I've always seen the left brained-right brained model as one that was lateral, but now I'm starting to wonder if concrete, factual information is just a precursor, an elementary introduction to advanced, abstract information. When we're young, the first thing we learn as people is cause and effect, and as we get older, we learn skills, or sequenced tasks associated with being human. When we enter school, we start out with elementary, building block stuff, and finally, when/if we go to college, we are in an arena of mostly conceptual, and for some students abstract information. Does that mean that as people we're supposed to "progressed" towards more right brained, spatial thinking? A few months ago I read Right Brained Children in a Left Brained World, and some of the book discussed how children both ADD and gifted if right brained would experience an advantage over the next decades as jobs and skillsets begin to require that people be more computer oriented, and also have a tendency towards creativity and innovation, as opposed to rote tasks and organizational skills (which I'm assuming will be taken over or at least threatened by advancing machinery and AI).

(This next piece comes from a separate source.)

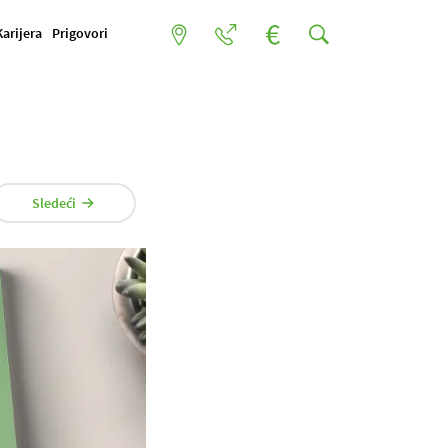
Karijera
Prigovori
Sledeći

Is this tactical > spatial progression where humanity is going? Does being more oriented one way or another make a person more intelligent, or apt to understand challenging topics, or is that measure of a persons' intellectual capacity better measured by how effectively he can move from left to right brain styled information and thinking patterns? Do you think that the left/right model is (meant to be) lateral or progressing? Finally, are IQ tests biased?